**TASK REQUIREMENTS:** From the records below, copy out each line that has the word "page".

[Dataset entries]
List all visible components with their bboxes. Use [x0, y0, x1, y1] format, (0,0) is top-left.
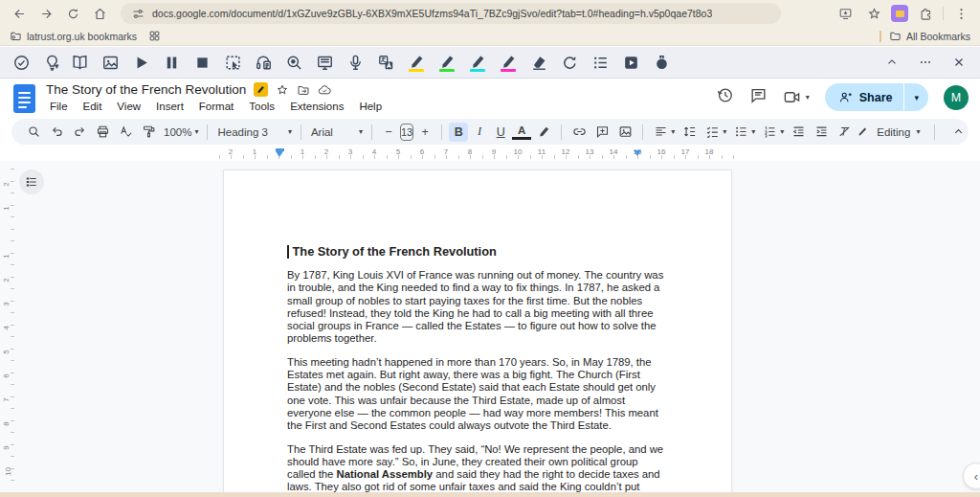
docs-logo[interactable] — [13, 84, 35, 113]
italic-button[interactable]: I — [470, 123, 489, 142]
document-status-icon[interactable] — [318, 83, 331, 97]
avatar[interactable]: M — [944, 85, 969, 110]
readwrite-badge-icon[interactable] — [254, 82, 268, 97]
check-icon[interactable] — [11, 51, 32, 74]
talk-and-type-icon[interactable] — [345, 51, 366, 74]
screen-mask-icon[interactable] — [315, 51, 335, 74]
url-text[interactable]: docs.google.com/document/d/1xGZuve9zGBLy… — [152, 8, 712, 19]
translator-icon[interactable] — [376, 51, 396, 74]
paint-format-icon[interactable] — [138, 122, 159, 143]
menu-file[interactable]: File — [44, 100, 74, 113]
prediction-button[interactable]: ▾ — [42, 51, 59, 74]
redo-icon[interactable] — [69, 122, 90, 143]
underline-button[interactable]: U — [491, 123, 510, 142]
zoom-select[interactable]: 100% — [161, 126, 194, 138]
readwrite-extension-icon[interactable] — [891, 5, 908, 22]
highlight-cyan-icon[interactable] — [468, 51, 488, 74]
paragraph-2[interactable]: This meeting hadn’t happened in more tha… — [287, 356, 669, 433]
highlight-color-icon[interactable] — [533, 122, 554, 143]
add-comment-icon[interactable] — [591, 122, 612, 143]
move-document-icon[interactable] — [297, 83, 310, 97]
spelling-check-icon[interactable] — [115, 122, 136, 143]
menu-view[interactable]: View — [111, 100, 146, 113]
increase-indent-icon[interactable] — [811, 122, 832, 143]
menu-insert[interactable]: Insert — [150, 100, 189, 113]
document-page[interactable]: The Story of the French Revolution By 17… — [223, 169, 732, 492]
more-options-icon[interactable] — [915, 51, 935, 74]
bookmarks-folder[interactable]: latrust.org.uk bookmarks — [10, 30, 137, 42]
checklist-icon[interactable] — [702, 122, 723, 143]
search-menus-icon[interactable] — [23, 122, 44, 143]
collapse-side-panel-button[interactable]: ‹ — [963, 463, 980, 489]
save-page-icon[interactable] — [834, 2, 857, 25]
menu-help[interactable]: Help — [353, 100, 388, 113]
left-indent-marker[interactable] — [276, 148, 284, 157]
paragraph-1[interactable]: By 1787, King Louis XVI of France was ru… — [287, 269, 669, 346]
undo-icon[interactable] — [46, 122, 67, 143]
pause-icon[interactable] — [162, 51, 182, 74]
site-settings-icon[interactable] — [130, 6, 145, 21]
address-bar[interactable]: docs.google.com/document/d/1xGZuve9zGBLy… — [121, 3, 781, 24]
share-dropdown[interactable]: ▾ — [904, 93, 928, 102]
right-indent-marker[interactable] — [634, 150, 641, 156]
document-title[interactable]: The Story of the French Revolution — [46, 82, 246, 97]
menu-extensions[interactable]: Extensions — [284, 100, 349, 113]
video-icon[interactable] — [621, 51, 641, 74]
dictionary-icon[interactable] — [70, 51, 90, 74]
version-history-icon[interactable] — [716, 86, 734, 108]
collapse-toolbar-icon[interactable] — [881, 51, 902, 74]
play-icon[interactable] — [131, 51, 151, 74]
share-button[interactable]: Share ▾ — [825, 83, 928, 111]
insert-image-icon[interactable] — [614, 122, 635, 143]
bold-button[interactable]: B — [449, 123, 468, 142]
font-select[interactable]: Arial — [308, 126, 336, 138]
vertical-ruler[interactable]: 2112345678910 — [2, 161, 15, 492]
vocabulary-list-icon[interactable] — [590, 51, 611, 74]
font-size-input[interactable]: 13 — [400, 124, 413, 141]
paragraph-style-select[interactable]: Heading 3 — [214, 126, 270, 138]
star-document-icon[interactable] — [276, 83, 289, 97]
picture-dictionary-icon[interactable] — [100, 51, 121, 74]
bulleted-list-icon[interactable] — [730, 122, 751, 143]
paragraph-3[interactable]: The Third Estate was fed up. They said, … — [287, 443, 669, 492]
forward-icon[interactable] — [34, 2, 57, 25]
comments-icon[interactable] — [749, 86, 768, 108]
highlight-pink-icon[interactable] — [499, 51, 519, 74]
clear-formatting-icon[interactable] — [834, 122, 855, 143]
align-icon[interactable] — [650, 122, 671, 143]
collect-highlights-icon[interactable] — [560, 51, 580, 74]
hide-menus-icon[interactable] — [947, 122, 969, 143]
voice-note-icon[interactable] — [652, 51, 672, 74]
menu-tools[interactable]: Tools — [243, 100, 280, 113]
editing-mode-button[interactable]: Editing ▾ — [857, 125, 922, 138]
erase-highlights-icon[interactable] — [529, 51, 549, 74]
bookmark-star-icon[interactable] — [862, 2, 885, 25]
line-spacing-icon[interactable] — [679, 122, 700, 143]
audio-maker-icon[interactable] — [254, 51, 274, 74]
home-icon[interactable] — [88, 2, 111, 25]
all-bookmarks-button[interactable]: All Bookmarks — [889, 30, 970, 42]
bookmarks-grid-icon[interactable] — [148, 30, 161, 42]
reload-icon[interactable] — [61, 2, 84, 25]
increase-font-size-button[interactable]: + — [415, 123, 434, 142]
meet-button[interactable]: ▾ — [783, 88, 810, 106]
back-icon[interactable] — [8, 2, 31, 25]
print-icon[interactable] — [92, 122, 113, 143]
horizontal-ruler[interactable]: 21123456789101112131415161718 — [0, 147, 980, 161]
stop-icon[interactable] — [192, 51, 212, 74]
screenshot-reader-icon[interactable] — [223, 51, 243, 74]
show-outline-button[interactable] — [19, 169, 44, 194]
text-color-button[interactable]: A — [512, 124, 531, 140]
decrease-indent-icon[interactable] — [788, 122, 809, 143]
decrease-font-size-button[interactable]: − — [379, 123, 398, 142]
highlight-green-icon[interactable] — [437, 51, 457, 74]
extensions-puzzle-icon[interactable] — [914, 2, 937, 25]
menu-format[interactable]: Format — [193, 100, 239, 113]
web-search-icon[interactable] — [284, 51, 304, 74]
browser-menu-icon[interactable] — [949, 2, 972, 25]
menu-edit[interactable]: Edit — [78, 100, 108, 113]
highlight-yellow-icon[interactable] — [407, 51, 427, 74]
insert-link-icon[interactable] — [568, 122, 590, 143]
numbered-list-icon[interactable] — [759, 122, 780, 143]
document-heading[interactable]: The Story of the French Revolution — [287, 244, 669, 259]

**REPLY:**
document-page[interactable]: The Story of the French Revolution By 17… — [223, 169, 732, 492]
save-page-icon[interactable] — [834, 2, 857, 25]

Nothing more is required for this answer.